Durante algumas voltas, o que surpreendeu foi a briga no final do grid, entre Lando Norris (McLaren), Alex Albon (Red Bull) – que cumpriu punições por troca de motor – e George Russell (Williams), tendo Norris a vantagem sobre seus dois rivais, mesmo apresentando problemas em sua McLaren.

Daniel Ricciardo (Renault) foi outro piloto que também levou uma punição. Depois de um pit stop lento, o australiano voltou na 13ª posição e começou a recuperar suas posições para voltar ao top 10. Contudo, ao ultrapassar Esteban Ocon (Renault), Ricciardo escapou e ultrapassou Ocon fora dos limites da pista, também levando uma punição de 5 segundos. O australiano conseguiu abrir vantagem sobre Leclerc e mesmo com a punição, manteve a 5ª posição na corrida.

Na volta 43, Romain Grosjean (Haas) colidiu com a sinalização, o que causou a entrada do Safety Car virtual, que logo foi retirado porque os detritos foram tirados da pista.

Mesmo com um começo promissor, o GP da Rússia não teve grandes surpresas, com a vitória de Valtteri Bottas, Verstappen em segundo e Hamilton em terceiro. O hexacampeão continua na batalha em igualar Schumacher em vitórias, que poderá ser feito no GP de Eifel, ironicamente no país do heptacampeão.

A FIA estava extremamente generosa hoje… (Charge feita por Adriana Perantoni)

Opinião da Rebeca:

Opinião da Adriana:

O que começou como uma corrida promissora, virou isso aí que a gente viu. Eu sei que eu já usei aqui na análise do GP de 70 anos de F1: essa festa virou um enterro. Para falar a verdade, não sei porque eu tive esperanças sobre essa corrida já que o circuito não ajuda muito e honestamente, espero que a FIA não tente voltar com esse circuito chato para o calendário.

Confesso que mantive minhas esperanças por conta do bom desempenho de Ricciardo durante os treinos mas mais uma vez, a Renault fez o que a Renault sabe fazer melhor: trapalhada. O primeiro pit stop de Ricciardo foi mais lento que a Ferrari e prejudicou que ele lutasse desde o começo por boas posições. Sua punição por escapar ao ultrapassar Ocon foi a cereja no bolo. O australiano disse no rádio que “conseguiria” não tomar prejuízo e não é que ele conseguiu? Como eu já disse, piloto que é piloto consegue resultado mesmo com um carro ruim. Aliás, quero saber aonde estão aquelas pessoas que juraram que o Ocon ia botar ele no bolso, será que estão bem?

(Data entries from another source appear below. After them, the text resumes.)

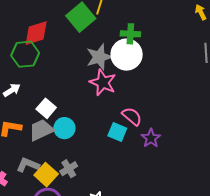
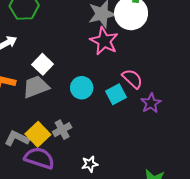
cyan circle: (64, 128) -> (82, 88), moved
cyan square: (117, 132) -> (116, 94), turned 36
gray L-shape: (28, 165) -> (17, 138), moved

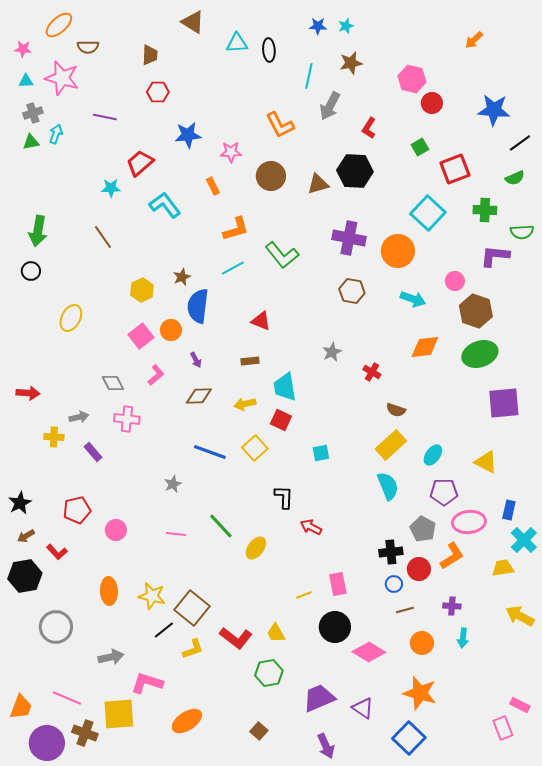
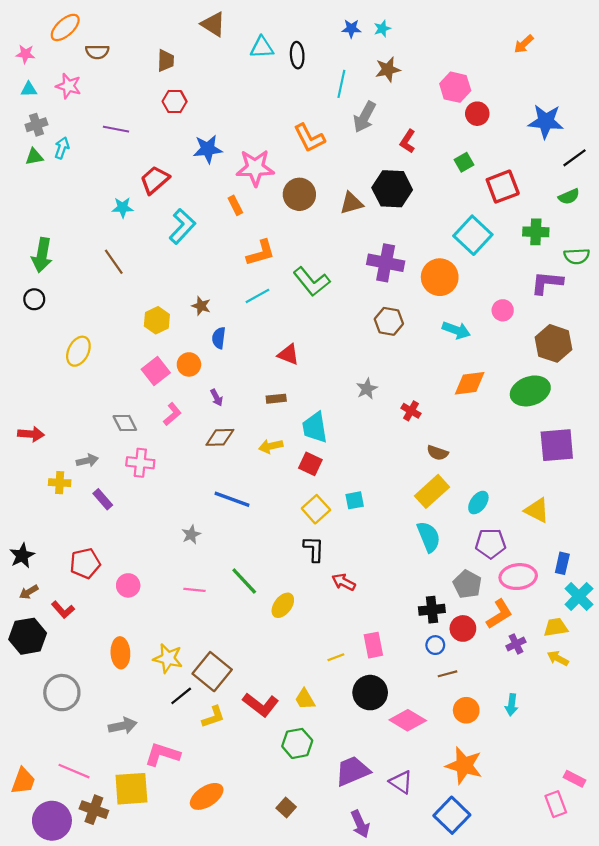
pink star: (62, 78) -> (68, 86), size x0.7
pink star: (231, 152) -> (255, 168), size x1.6
cyan L-shape: (165, 205) -> (182, 226), turned 80
brown star: (182, 277) -> (201, 306), turned -30
blue semicircle: (198, 306) -> (219, 338), size x0.6
brown hexagon: (476, 311) -> (554, 343), moved
yellow square: (255, 448) -> (316, 509), moved
purple cross: (452, 606) -> (516, 644), moved, turned -30
yellow arrow: (520, 616) -> (558, 658), moved, size x0.7

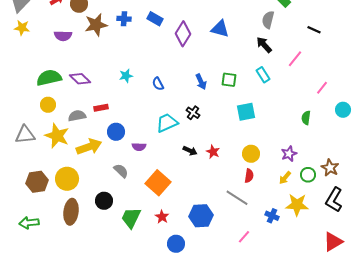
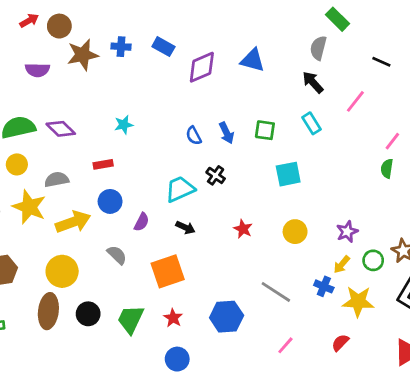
purple diamond: (183, 34) -> (202, 67), turned 35
blue semicircle: (158, 84) -> (194, 136), moved
red rectangle: (101, 108) -> (103, 164), moved
green semicircle: (306, 118) -> (387, 169), moved
purple semicircle: (139, 147) -> (142, 222), turned -64
black arrow: (190, 151) -> (185, 227), moved
red semicircle: (249, 176) -> (340, 343), moved, turned -144
yellow circle: (67, 179) -> (62, 271), moved
orange square: (158, 183) -> (168, 271), turned 30
black circle: (104, 201) -> (88, 314), moved
blue cross: (272, 216) -> (324, 286), moved
blue circle: (176, 244) -> (177, 359), moved

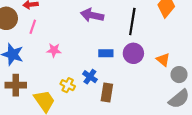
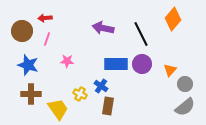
black line: (132, 22) -> (141, 34), turned -35
blue rectangle: (106, 53) -> (116, 64), size x1.6
orange triangle: (163, 60) -> (170, 70), turned 32
brown rectangle: (107, 93) -> (108, 106), moved

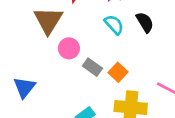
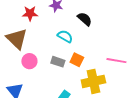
cyan semicircle: (114, 25) -> (65, 36), moved
pink circle: (69, 48) -> (29, 61), moved

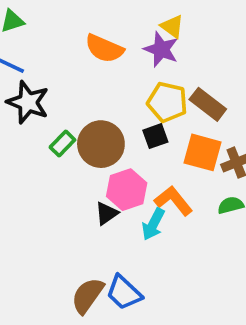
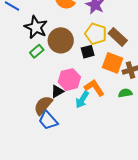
black star: (28, 102) -> (36, 27), moved
brown circle: (101, 144) -> (61, 40), moved
blue trapezoid: (124, 293) -> (48, 120), moved
brown semicircle: (87, 296) -> (43, 105), moved

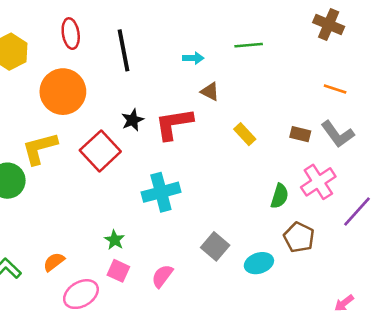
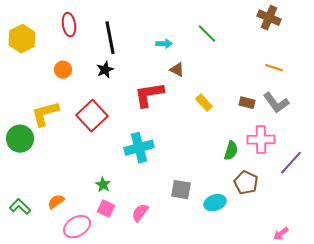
green line: (249, 45) -> (207, 34), turned 50
orange circle: (63, 92) -> (63, 70), size x0.5
black star: (133, 120) -> (105, 70), moved
pink cross: (318, 182) -> (261, 140), turned 32
gray square: (215, 246) -> (181, 190), turned -30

Uma corrida chata com a vitória de um piloto que não merece o carro que tem. Eu só consegui rir do discurso de Bottas no final da corrida porque, convenhamos, ele só ganhou essa corrida por causa da punição de Hamilton. Bottas tem que comer muito feijão com arroz para chegar no potencial que ele deseja ter e esse tipo de atitude só demonstra isso.

Com uma corrida que deixou a desejar, só consigo eleger o pior piloto com base em um erro e que erro grotesco foi o de Sainz. Que batida foi aquela?

Já sobre o melhor piloto, tenho que ir com o óbvio e escolher Hamilton. Uma ótima corrida de recuperação para terminar um fim de semana que não foi do jeito que ele esperava mas que ainda garantiu bons pontos para o inglês.

Notas

Observação: como só a autora que vos fala (Adriana) suportou essa corrida, as notas serão dadas apenas por mim.

Corrida: 6

Pilotos:

  1. Valtteri Bottas: 7
  2. Max Verstappen: 8
  3. Lewis Hamilton: 8,5
  4. Sergio Pérez: 7
  5. Daniel Ricciardo: 8
  6. Charles Leclerc: 6
  7. Esteban Ocon: 6
  8. Daniil Kvyat: 6 (olha, finalmente conseguiu superar o Gasly, hein 🤭)
  9. Pierre Gasly: 7
  10. Alexander Albon: 5
  11. Antonio Giovinazzi: 5
  12. Kevin Magnussen: 4
  13. Sebastian Vettel: 4 
  14. Kimi Räikkönen: 3
  15. Lando Norris: 4,5
  16. Nicholas Latifi: 4
  17. Romain Grosjean: 3
  18. George Russell: 3

Abandonaram

19. Carlos Sainz Jr: 0
    20. Lance Stroll: 10 de consolação (o que a Rebeca não me pede chorando, que eu faço rindo, né? ❤️)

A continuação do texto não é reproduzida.